## What you are asked to do
Your copy of the listing must be exact and must hold no images.

## Data for the task
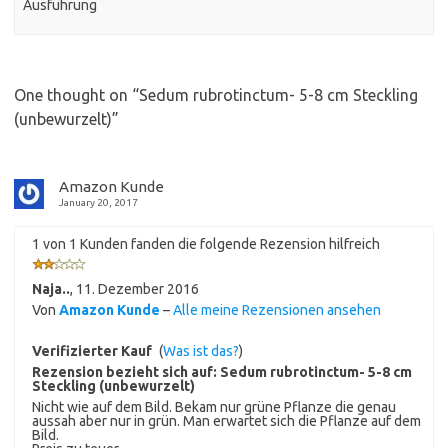
Ausführung
One thought on “
Sedum rubrotinctum- 5-8 cm Steckling
(unbewurzelt)
”
Amazon Kunde
January 20, 2017
1 von 1 Kunden fanden die folgende Rezension hilfreich
Naja..
,
11. Dezember 2016
Von
Amazon Kunde
–
Alle meine Rezensionen ansehen
Verifizierter Kauf
(
Was ist das?
)
Rezension bezieht sich auf:
Sedum rubrotinctum- 5-8 cm
Steckling (unbewurzelt)
Nicht wie auf dem Bild. Bekam nur grüne Pflanze die genau
aussah aber nur in grün. Man erwartet sich die Pflanze auf dem
Bild.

## Your response
Ausführung
One thought on “
Sedum rubrotinctum- 5-8 cm Steckling
(unbewurzelt)
”
Amazon Kunde
January 20, 2017
1 von 1 Kunden fanden die folgende Rezension hilfreich
Naja..
,
11. Dezember 2016
Von
Amazon Kunde
–
Alle meine Rezensionen ansehen
Verifizierter Kauf
(
Was ist das?
)
Rezension bezieht sich auf:
Sedum rubrotinctum- 5-8 cm
Steckling (unbewurzelt)
Nicht wie auf dem Bild. Bekam nur grüne Pflanze die genau
aussah aber nur in grün. Man erwartet sich die Pflanze auf dem
Bild.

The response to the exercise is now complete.